The modern Klondike is not found in the hills of the Yukon but in vast warehouses whose primary raw material is electricity – the next frontier, they say, is space. Inside these modern mines, the shovels cost five figures apiece, making the shovel salesman one of the richest men in town.

A shovel salesman getting rich during a gold rush is hardly remarkable. Things start to get interesting when said shovel salesman publishes a white paper arguing that spoons are the future.

No gold rush is complete without its familiar choir of sceptics: the street preacher forecasting ruin, the wife begging her husband not to bet the farm on a hole in the ground. Voices, typically, with little to win and much to lose. Yet it is almost unheard of for the shovel salesman himself to be counted among them.

Stranger still is the silence that met him. Take the advice and the potential savings run to fortunes; ignore it, and you keep overpaying for shovels you can barely get. The claim is hardly wild: break a big job into enough small, repetitive steps, and each one is simple enough for a spoon to handle. Welcome to the world of agentic AI.

We decided to take the shovel salesman at his word. Partly because it sounds sensible, and partly because we could not have afforded a shovel without betting the farm. So we grabbed a spoon and started digging.

The Curious Case of the Shovel Seller

The most trustworthy advice is the kind that costs the adviser something. The barber who says you do not need a haircut yet; the mechanic who can find nothing wrong with the car. You listen, because people rarely talk themselves out of a sale without a reason. So when the world's foremost seller of AI hardware publishes a paper implying its customers are buying far more than they need, it is worth reading closely.

The seller, obviously, is Nvidia, whose only real competition is the waiting list for more Nvidia. The paper, from its own research lab, carries the unhedged title Small Language Models are the Future of Agentic AI, and its case is that the narrow, repetitive errands filling an agent's day do not need a giant model. A small one – cheap, unglamorous, able to run on a laptop – is, in the paper's words, “sufficiently powerful, inherently more suitable, and necessarily more economical.”

The industry-standard shovel. The free shipping comes in handy given the fact that they are typically ordered by the thousands.

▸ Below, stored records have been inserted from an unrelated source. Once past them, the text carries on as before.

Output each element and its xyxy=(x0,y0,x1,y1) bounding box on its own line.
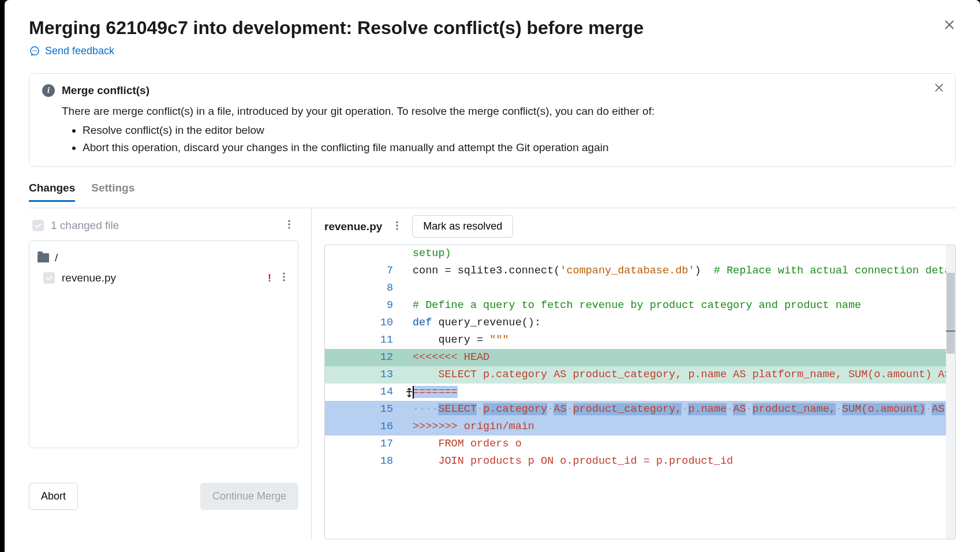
editor-scrollbar-thumb[interactable] xyxy=(947,273,955,354)
svg-point-3 xyxy=(36,50,37,51)
svg-point-10 xyxy=(397,221,398,223)
editor-header: revenue.py Mark as resolved xyxy=(324,215,956,245)
comment-icon xyxy=(29,46,40,57)
code-line[interactable]: setup) xyxy=(325,245,955,262)
code-line[interactable]: 11 query = """ xyxy=(325,332,955,349)
changed-files-count: 1 changed file xyxy=(51,219,119,232)
code-line[interactable]: 17 FROM orders o xyxy=(325,435,955,453)
code-line-conflict-theirs[interactable]: 15 ····SELECT·p.category·AS·product_cate… xyxy=(325,401,955,418)
kebab-icon xyxy=(391,220,403,231)
editor-scrollbar-track[interactable] xyxy=(946,245,955,539)
svg-point-5 xyxy=(288,224,290,226)
tree-root-row[interactable]: / xyxy=(35,248,292,268)
file-checkbox[interactable] xyxy=(43,272,55,284)
editor-menu-button[interactable] xyxy=(391,220,403,234)
info-box-text: There are merge conflict(s) in a file, i… xyxy=(62,103,942,119)
code-line[interactable]: 10 def query_revenue(): xyxy=(325,314,955,332)
pointer-cursor-icon xyxy=(405,388,414,405)
code-line[interactable]: 7 conn = sqlite3.connect('company_databa… xyxy=(325,262,955,280)
modal-title: Merging 621049c7 into development: Resol… xyxy=(29,16,644,39)
svg-point-2 xyxy=(34,50,35,51)
code-line[interactable]: 18 JOIN products p ON o.product_id = p.p… xyxy=(325,453,955,470)
close-icon xyxy=(943,18,956,31)
svg-point-4 xyxy=(288,220,290,222)
code-line[interactable]: 9 # Define a query to fetch revenue by p… xyxy=(325,297,955,314)
svg-point-8 xyxy=(283,276,285,278)
file-tree: / revenue.py ! xyxy=(29,241,298,448)
code-line-conflict-ours[interactable]: 13 SELECT p.category AS product_category… xyxy=(325,366,955,384)
tree-file-row[interactable]: revenue.py ! xyxy=(35,268,292,288)
folder-icon xyxy=(38,253,49,262)
svg-point-12 xyxy=(397,228,398,230)
info-box-title: Merge conflict(s) xyxy=(62,84,149,97)
svg-point-9 xyxy=(283,279,285,281)
select-all-checkbox[interactable] xyxy=(32,220,44,231)
kebab-icon xyxy=(278,271,290,283)
code-line-conflict-separator[interactable]: 14 ======= xyxy=(325,384,955,401)
close-modal-button[interactable] xyxy=(943,18,956,33)
svg-point-11 xyxy=(397,224,398,226)
tree-file-label: revenue.py xyxy=(62,272,116,284)
changes-panel: 1 changed file / revenue.py xyxy=(29,208,312,539)
editor-panel: revenue.py Mark as resolved setup) 7 con… xyxy=(312,208,956,539)
tab-changes[interactable]: Changes xyxy=(29,182,75,202)
mark-as-resolved-button[interactable]: Mark as resolved xyxy=(412,215,513,238)
code-lines: setup) 7 conn = sqlite3.connect('company… xyxy=(325,245,955,470)
svg-point-6 xyxy=(288,227,290,228)
code-editor[interactable]: setup) 7 conn = sqlite3.connect('company… xyxy=(324,245,956,539)
abort-button[interactable]: Abort xyxy=(29,483,78,510)
info-box-body: There are merge conflict(s) in a file, i… xyxy=(42,103,942,156)
info-bullet-abort: Abort this operation, discard your chang… xyxy=(83,139,942,156)
kebab-icon xyxy=(283,219,295,230)
send-feedback-link[interactable]: Send feedback xyxy=(29,45,956,57)
close-icon xyxy=(933,82,945,93)
changes-header: 1 changed file xyxy=(29,215,298,241)
split-panel: 1 changed file / revenue.py xyxy=(29,208,956,539)
tree-root-label: / xyxy=(55,251,58,264)
continue-merge-button: Continue Merge xyxy=(200,483,298,510)
info-bullet-resolve: Resolve conflict(s) in the editor below xyxy=(83,122,942,138)
info-box-close-button[interactable] xyxy=(933,82,945,96)
editor-filename: revenue.py xyxy=(324,220,382,233)
file-menu-button[interactable] xyxy=(278,271,290,285)
conflict-indicator-icon: ! xyxy=(268,272,271,284)
code-line-conflict-head[interactable]: 12 <<<<<<< HEAD xyxy=(325,349,955,366)
merge-conflict-info-box: i Merge conflict(s) There are merge conf… xyxy=(29,73,956,167)
changes-footer: Abort Continue Merge xyxy=(29,483,298,510)
tab-settings[interactable]: Settings xyxy=(91,182,134,202)
info-icon: i xyxy=(42,84,55,97)
modal-header: Merging 621049c7 into development: Resol… xyxy=(29,16,956,39)
info-box-header: i Merge conflict(s) xyxy=(42,84,942,97)
code-line-conflict-end[interactable]: 16 >>>>>>> origin/main xyxy=(325,418,955,435)
code-line[interactable]: 8 xyxy=(325,280,955,297)
svg-point-7 xyxy=(283,273,285,275)
merge-conflict-modal: Merging 621049c7 into development: Resol… xyxy=(5,0,980,552)
changes-menu-button[interactable] xyxy=(283,219,295,232)
svg-point-1 xyxy=(32,50,33,51)
scrollbar-marker xyxy=(946,331,955,332)
tabs: Changes Settings xyxy=(29,182,956,202)
send-feedback-label: Send feedback xyxy=(45,45,114,57)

We did not take this on faith. Last time we ran a test: a cheap model on a laptop and an expensive frontier model, handed the same job against a database of Austrian companies. On the question that mattered, both gave the same answer; where the cheap one flunked, we had already spotted the fix. Nvidia's theory survived its first contact with reality, and – frankly – we came away believers.

Which is the slightly awkward place this experiment begins. A believer does not ask whether small models work; we are satisfied they do. What is left is the harder question: how small can the model be? Somewhere beneath last time's model there is a floor – a model too small to drive an agent at all – and this time we went looking for it.

The rig is last time's, unchanged: thirty-odd thousand Austrian companies behind the same MCP server, every question marked against an answer worked out in advance. What changes is the model. Last time's was already a small one; this time we go smaller still – a bench of the tiniest open models we could find, none above a billion parameters.

Each model then faces a task no single query can answer – more on that later. With the rules laid out, drafting season can begin.

The Draft

Everyone is buying big – the frontier models, the multimodal ones, the do-everything ones. That is where the hype is, and the money with it. We have neither, so we go the other way and shop for the players no one else wants: the ones who do not dazzle, but get on base.

The bench, then. SmolLM2-360M, a plain generalist; Hammer-0.5B, built for one job – calling tools; and H2O-Danube3-500M, another generalist but from another lab. None above a billion parameters. The only thing we need from any of them is that it can make the call.

And since they are not frontier models – and since we are not made of money – there is no premium treatment to go with them. No multi-GPU Nvidia setup, no liquid cooling, no retired nuclear plant dragged back online to feed it – none of the comforts their larger cousins take for granted; they run on whatever is to hand. Which, it turns out, can include a Raspberry Pi rented by the hour in the cloud.

The agent's new home, from £5.75 a month. Behind every disclaimer, a story.

Once the Pi was up and running, it was clear from the start that the usual machinery would not fit. vLLM is built to feed a crowd from a rack of Nvidia cards, and a Pi is neither a crowd nor a rack. Ollama, last time's workhorse, refuses to let a model call a tool unless it ships with the right template, and ours do not. So we fell back on the old guard, llama.cpp: lighter, asks for no graphics card, and willing to let a small model at least try.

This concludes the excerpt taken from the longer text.